Chuck se retourne vers moi. "C'est quel genre de prénom, Newt ?" me demande-t-il.

"Euh, je... Euh, mes parents–" je bégaie en rougissant. Chuck me coupe en riant. "Quoi ?"

"Tu n'es pas obligé de te répondre, je te taquine. En tout cas, c'est mieux que Gally."

"Gally ? C'est quoi un Gally ?"

"Son vrai nom c'est Galilée, comme le scientifique, mais tout le monde l'appelle Gally. Il est complètement cinglé. Il ne traîne pas avec nous, il nous déteste."

"Génial, on a l'air de bien s'amuser ici en tout cas," dit-je avec ironie.

"Tu es ici parce que tu as des TOC, n'est-ce pas ?"

"Comment le sais-tu ?" je lui demande.

"Eh bien, à la manière que tu as de marcher, de faire ton lit, de claquer tes doigts. Tu as fais la poussière dans toute la chambre et tu as tout remis en ordre pour que chaque chose soit bien droite. Et au cas où tu n'aurais pas remarqué, tu tapes ta main par intervalles de dix sur le bord du lit depuis vingt minutes," me réponds Chuck.

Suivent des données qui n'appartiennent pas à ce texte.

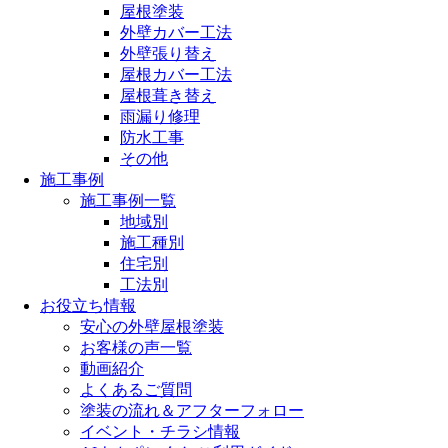
屋根塗装
外壁カバー工法
外壁張り替え
屋根カバー工法
屋根葺き替え
雨漏り修理
防水工事
その他
施工事例
施工事例一覧
地域別
施工種別
住宅別
工法別
お役立ち情報
安心の外壁屋根塗装
お客様の声一覧
動画紹介
よくあるご質問
塗装の流れ＆アフターフォロー
イベント・チラシ情報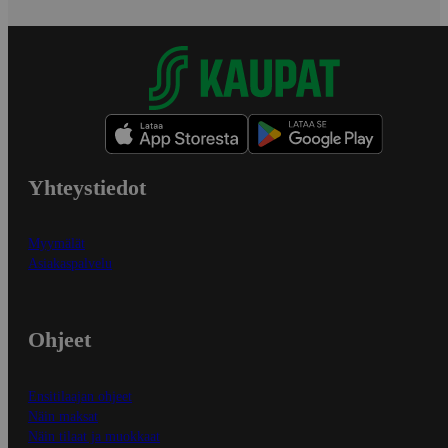
Yhteystiedot
Myymälät
Asiakaspalvelu
Ohjeet
Ensitilaajan ohjeet
Näin maksat
Näin tilaat ja muokkaat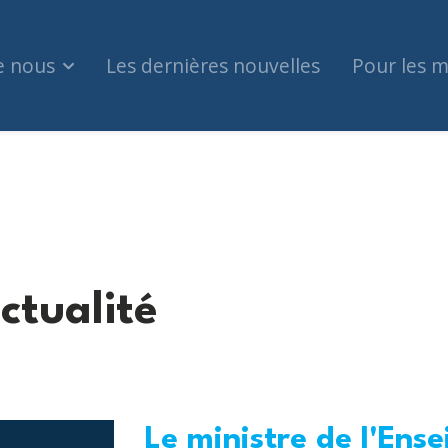
e nous
Les dernières nouvelles
Pour les 
ctualité
Le ministre de l'Ens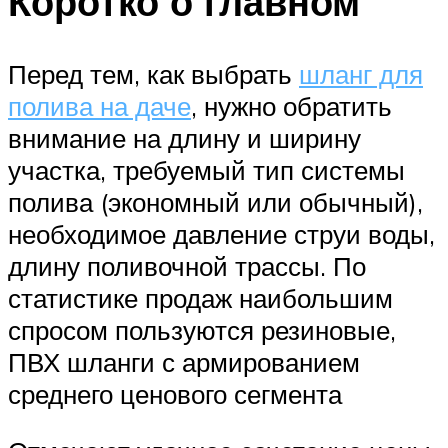
Коротко о главном
Перед тем, как выбрать
шланг для
полива на даче
, нужно обратить
внимание на длину и ширину
участка, требуемый тип системы
полива (экономный или обычный),
необходимое давление струи воды,
длину поливочной трассы. По
статистике продаж наибольшим
спросом пользуются резиновые,
ПВХ шланги с армированием
среднего ценового сегмента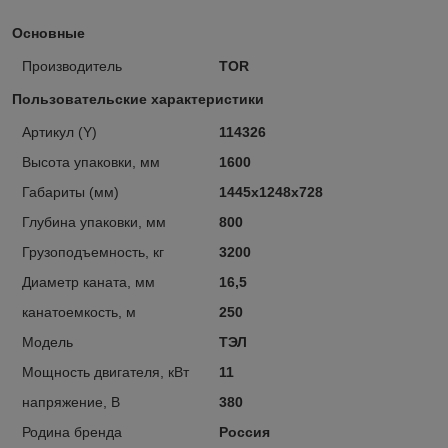
Основные
Производитель
TOR
Пользовательские характеристики
Артикул (Y)
114326
Высота упаковки, мм
1600
Габариты (мм)
1445х1248х728
Глубина упаковки, мм
800
Грузоподъемность, кг
3200
Диаметр каната, мм
16,5
канатоемкость, м
250
Модель
ТЭЛ
Мощность двигателя, кВт
11
напряжение, В
380
Родина бренда
Россия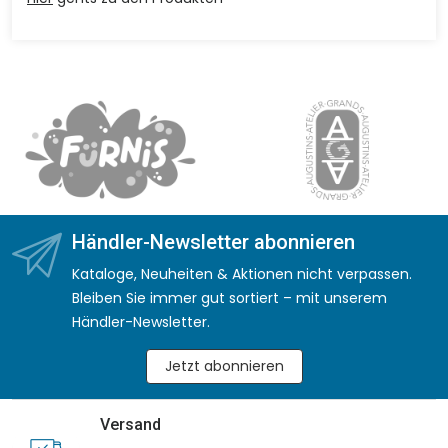
Händler-Newsletter abonnieren
Kataloge, Neuheiten & Aktionen nicht verpassen.
Bleiben Sie immer gut sortiert – mit unserem
Händler-Newsletter.
Jetzt abonnieren
Versand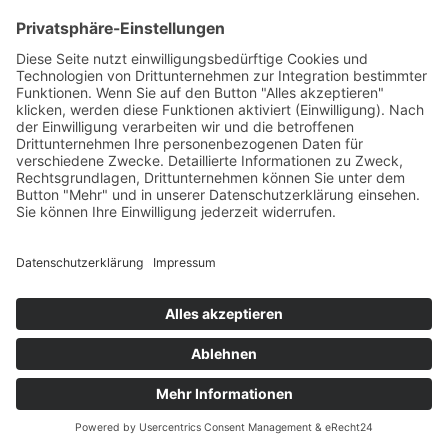
+49 7422 240693
Ein Produkt von SYNTURA - Emotion,
Spaß und Herausforderung
Widerrufsbelehrung
AGB
Impressum
Datenschutz­
© Hirschgrund Zipline Area
Vertrag widerrufen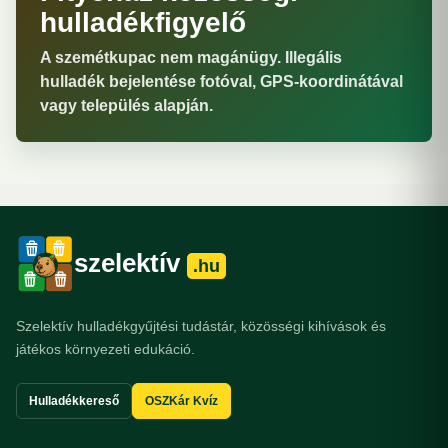
hulladékfigyelő
A szemétkupac nem magánügy. Illegális
hulladék bejelentése fotóval, GPS-koordinátával
vagy település alapján.
szelektív
.hu
Szelektív hulladékgyűjtési tudástár, közösségi kihívások és
játékos környezeti edukáció.
Hulladékkereső
OSZKár Kvíz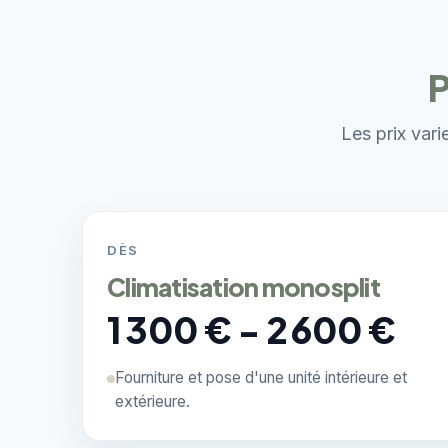
P
Les prix vari
DÈS
Climatisation monosplit
1 300 € - 2 600 €
Fourniture et pose d'une unité intérieure et
extérieure.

J'arrête immédiatement ma main, déclenchant un rire de la part du plus jeune. "Il t'en manque quatre." Je souris avec embarras et je finis mon cycle avant de fermer ma main et de la replier contre moi.

"Tu sais, les TOC ici c'est comme une bouffée d'air frais. Tu verras pourquoi d'ici deux ou trois heures," reprend Chuck.

"Qu'est-ce que tu veux dire ?"

"Tu comprendras. Ne t'inquiètes pas, Newt, tout va très bien se passer pour toi." J'aimerais bien lui parler de mes autres problèmes, mais j'ai la vague impression qu'il les a déjà devinés. Ou s'il ne l'a pas encore fait, il ne serait pas surpris de les découvrir.

"Merci," je lui dis en jouant nerveusement avec ma couverture. 

"Avec plaisir. On devrait dormir maintenant, il est presque vingt-trois heures et on doit se lever à six heures demain," dit-il en remontant sa couverture sur lui.

"D'accord. Bonne nuit, Chuck," je termine en me retournant dans mon lit. Je suis toujours aussi anxieux, mais en prenant de longues respirations, je m'endors avant même de m'en rendre compte.



Un grand bruit juste à côté de moi me réveille instantanément. Malgré la fatigue qui me supplie de me rendormir, je me redresse d'un coup pour voir ce qu'il se passe.

Chuck est au sol, se tirant les cheveux et cognant dans tout ce qui l'entoure, hurlant à pleins poumons.

Avant même que je ne puisse réagir, la respiration coupée par le choc, quelqu'un ouvre la porte.

Je ne suis pas sûr de ce que je devrais faire à cet instant. Je regarde silencieusement la personne fermer rapidement la porte avant de se précipiter aux pieds de Chuck et de lui retirer l'objet qu'il venait d'attraper et dont je ne peux pas distinguer la nature dans l'obscurité. Elle attrape les mains du plus jeune, qui continue de se débattre sur le sol malgré l'emprise de l'autre.

La personne place les deux mains de l'enfant dans l'une des siennes, et de l'autre lui couvre la bouche.

"Chuck, c'est moi. C'est moi. Je suis là." C'est une voix de garçon, étonnamment jeune. Jusque là, je pensais que celui qui était intervenu était un docteur, mais peut-être que j'ai tort finalement.

Chuck crie toujours à travers sa main, mais le garçon continue de murmurer à son oreille jusqu'à ce qu'il commence à se calmer. Je n'ai pas bougé d'un pouce depuis le début, trop effrayé pour faire un seul mouvement. La lune n'éclaire que très peu la chambre, et mes yeux n'arrivent qu'à distinguer la silhouette des deux garçons.

J'écoute plus attentivement ce que dit l'autre garçon, qui ne semble même pas avoir remarqué que je suis ici. Est-ce que c'est un docteur ? J'arrive finalement à distinguer deux mots, qu'il répète encore et encore en berçant doucement Chuck.

"C'est Thomas. C'est Thomas. C'est Thomas."